WORK TO COMPLETE
Beginning at the line that contains "Распространённые мифы об", reproduce the entries below exactly, ending with the line that contains "Otvoren konkurs za". Omit each picture.

RECORDS FOR THIS TASK
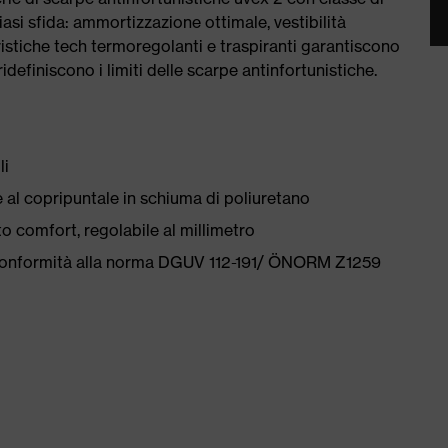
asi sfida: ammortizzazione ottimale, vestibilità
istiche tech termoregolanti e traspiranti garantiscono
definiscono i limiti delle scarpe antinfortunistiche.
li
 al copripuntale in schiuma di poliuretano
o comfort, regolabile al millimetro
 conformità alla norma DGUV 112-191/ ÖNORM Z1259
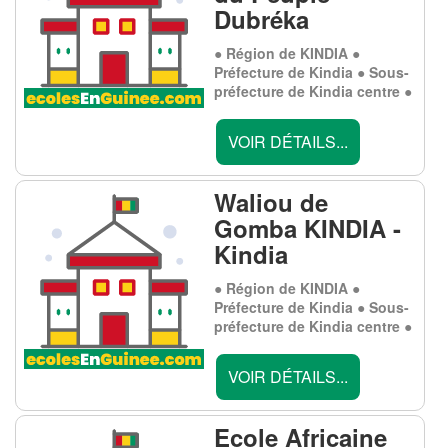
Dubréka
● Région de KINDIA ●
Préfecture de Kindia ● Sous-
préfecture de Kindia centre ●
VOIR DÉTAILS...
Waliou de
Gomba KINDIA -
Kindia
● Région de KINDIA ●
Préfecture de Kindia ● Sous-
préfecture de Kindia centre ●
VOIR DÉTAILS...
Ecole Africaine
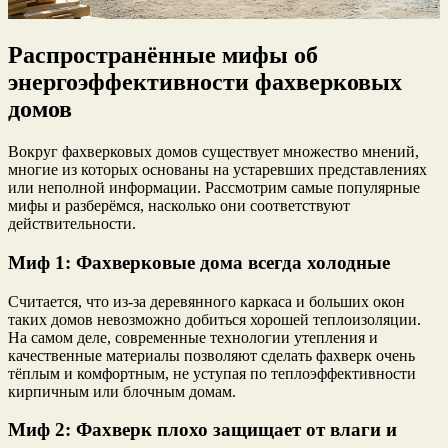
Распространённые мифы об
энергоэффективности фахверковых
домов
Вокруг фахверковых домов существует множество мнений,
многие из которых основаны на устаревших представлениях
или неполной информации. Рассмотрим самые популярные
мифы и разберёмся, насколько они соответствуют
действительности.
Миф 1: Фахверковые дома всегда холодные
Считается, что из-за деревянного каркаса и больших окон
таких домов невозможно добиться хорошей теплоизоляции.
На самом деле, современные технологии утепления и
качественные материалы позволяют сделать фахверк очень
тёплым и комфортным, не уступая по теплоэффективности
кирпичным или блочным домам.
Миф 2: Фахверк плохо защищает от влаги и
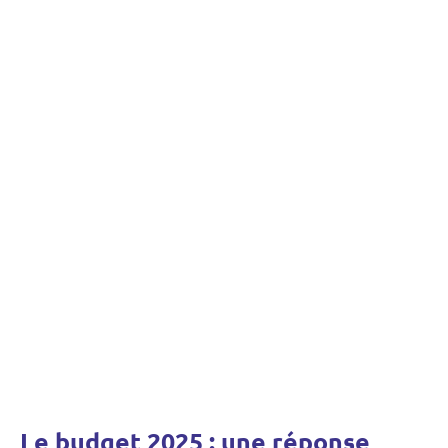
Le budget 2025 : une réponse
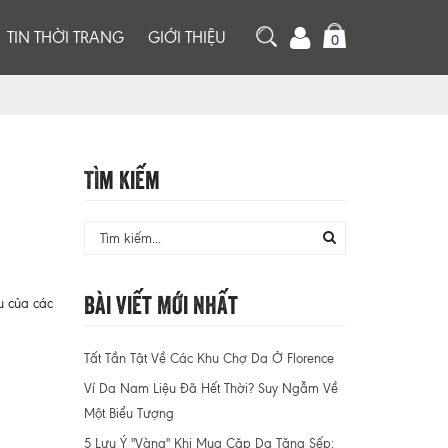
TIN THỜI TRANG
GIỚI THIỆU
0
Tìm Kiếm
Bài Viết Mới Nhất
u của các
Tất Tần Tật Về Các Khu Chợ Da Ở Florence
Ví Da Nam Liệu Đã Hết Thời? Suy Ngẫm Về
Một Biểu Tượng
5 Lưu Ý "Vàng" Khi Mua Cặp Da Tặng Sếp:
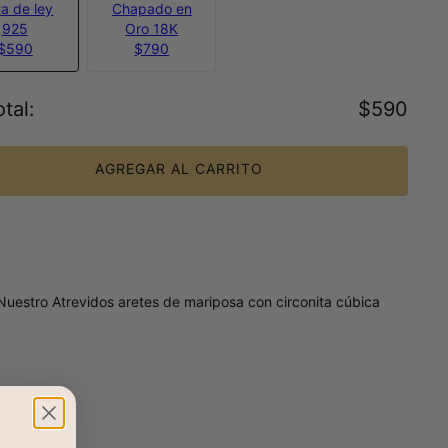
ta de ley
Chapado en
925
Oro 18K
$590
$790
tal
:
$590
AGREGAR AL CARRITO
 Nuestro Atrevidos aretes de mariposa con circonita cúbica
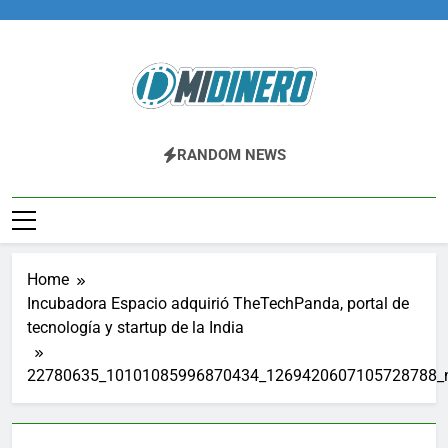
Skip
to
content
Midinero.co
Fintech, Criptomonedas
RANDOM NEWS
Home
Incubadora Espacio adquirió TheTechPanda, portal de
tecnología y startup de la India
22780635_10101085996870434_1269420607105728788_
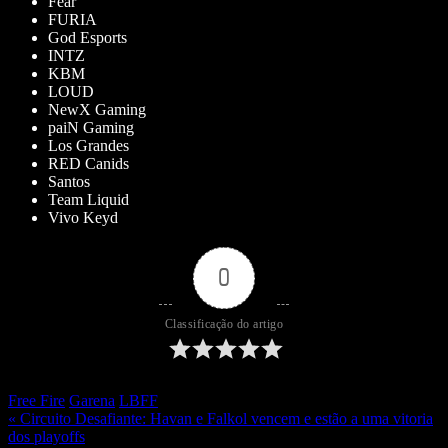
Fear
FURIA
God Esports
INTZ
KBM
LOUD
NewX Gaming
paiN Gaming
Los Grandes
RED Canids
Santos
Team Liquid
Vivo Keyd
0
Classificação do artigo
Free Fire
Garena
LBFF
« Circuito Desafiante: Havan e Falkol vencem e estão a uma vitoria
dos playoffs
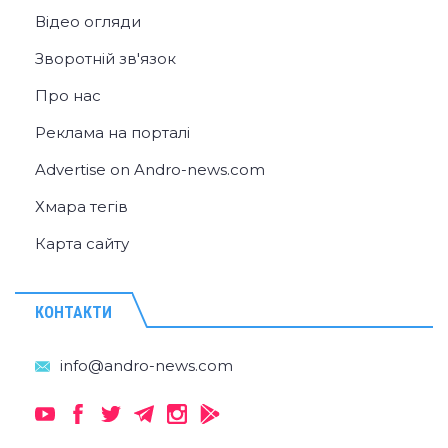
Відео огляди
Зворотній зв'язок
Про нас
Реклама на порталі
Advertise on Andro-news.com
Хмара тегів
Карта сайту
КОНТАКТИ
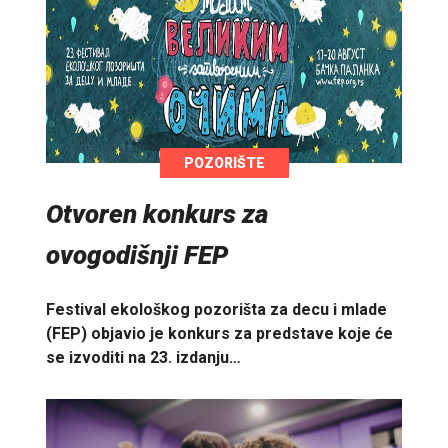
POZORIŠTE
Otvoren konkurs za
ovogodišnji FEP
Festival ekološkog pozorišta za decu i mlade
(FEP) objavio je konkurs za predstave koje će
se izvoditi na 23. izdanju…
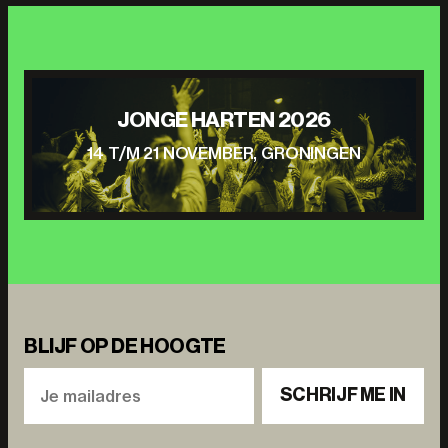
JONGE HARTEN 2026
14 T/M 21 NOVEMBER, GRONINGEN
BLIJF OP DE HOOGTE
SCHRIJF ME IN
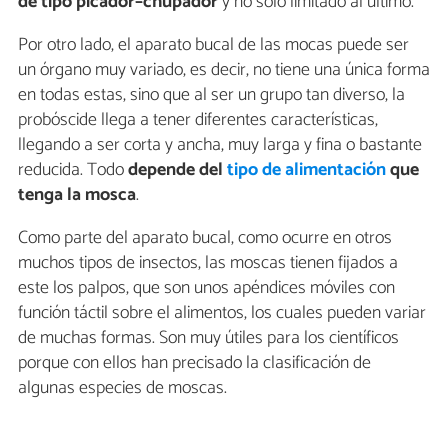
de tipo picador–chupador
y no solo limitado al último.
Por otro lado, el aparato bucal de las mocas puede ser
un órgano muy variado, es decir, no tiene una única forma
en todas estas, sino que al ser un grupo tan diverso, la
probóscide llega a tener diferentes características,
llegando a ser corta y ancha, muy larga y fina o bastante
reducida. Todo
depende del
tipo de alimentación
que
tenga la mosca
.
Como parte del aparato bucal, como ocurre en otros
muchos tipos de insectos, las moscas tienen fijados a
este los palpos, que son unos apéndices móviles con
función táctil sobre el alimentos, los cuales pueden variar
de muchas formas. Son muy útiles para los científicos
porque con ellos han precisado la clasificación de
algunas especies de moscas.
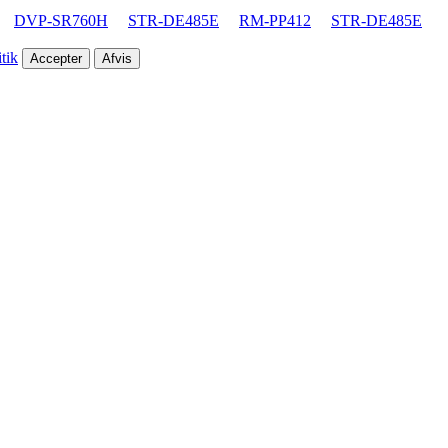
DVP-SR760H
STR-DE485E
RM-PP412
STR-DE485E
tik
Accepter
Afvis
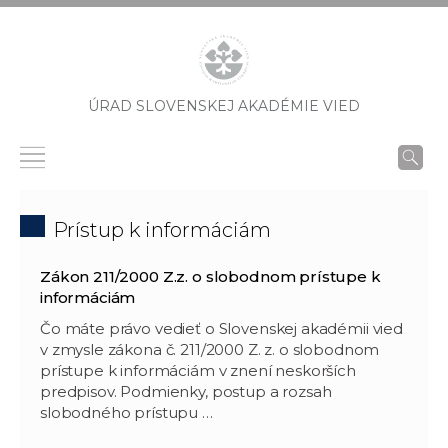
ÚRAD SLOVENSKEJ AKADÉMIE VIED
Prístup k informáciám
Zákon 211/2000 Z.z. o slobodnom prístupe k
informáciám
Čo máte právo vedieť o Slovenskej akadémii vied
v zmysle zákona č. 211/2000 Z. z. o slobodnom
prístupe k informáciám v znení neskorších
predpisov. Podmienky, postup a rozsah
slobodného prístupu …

SOLUTION FOR THIS TASK
Распространённые мифы об
энергоэффективности фахверковых
домов
Вокруг фахверковых домов существует множество мнений,
многие из которых основаны на устаревших представлениях
или неполной информации. Рассмотрим самые популярные
мифы и разберёмся, насколько они соответствуют
действительности.
Миф 1: Фахверковые дома всегда холодные
Считается, что из-за деревянного каркаса и больших окон
таких домов невозможно добиться хорошей теплоизоляции.
На самом деле, современные технологии утепления и
качественные материалы позволяют сделать фахверк очень
тёплым и комфортным, не уступая по теплоэффективности
кирпичным или блочным домам.
Миф 2: Фахверк плохо защищает от влаги и
Le budget 2025 : une réponse
TIN THỜI TRANG
GIỚI THIỆU
0
Tìm Kiếm
Bài Viết Mới Nhất
u của các
Tất Tần Tật Về Các Khu Chợ Da Ở Florence
Ví Da Nam Liệu Đã Hết Thời? Suy Ngẫm Về
Một Biểu Tượng
5 Lưu Ý "Vàng" Khi Mua Cặp Da Tặng Sếp:
ta de ley
Chapado en
925
Oro 18K
$590
$790
tal
:
$590
AGREGAR AL CARRITO
 Nuestro Atrevidos aretes de mariposa con circonita cúbica
Skip
to
content
Midinero.co
Fintech, Criptomonedas
RANDOM NEWS
Home
Incubadora Espacio adquirió TheTechPanda, portal de
tecnología y startup de la India
22780635_10101085996870434_1269420607105728788_
Fear
FURIA
God Esports
INTZ
KBM
LOUD
NewX Gaming
paiN Gaming
Los Grandes
RED Canids
Santos
Team Liquid
Vivo Keyd
0
Classificação do artigo
Free Fire
Garena
LBFF
« Circuito Desafiante: Havan e Falkol vencem e estão a uma vitoria
dos playoffs
Відео огляди
Зворотній зв'язок
Про нас
Реклама на порталі
Advertise on Andro-news.com
Хмара тегів
Карта сайту
КОНТАКТИ
POZORIŠTE
Otvoren konkurs za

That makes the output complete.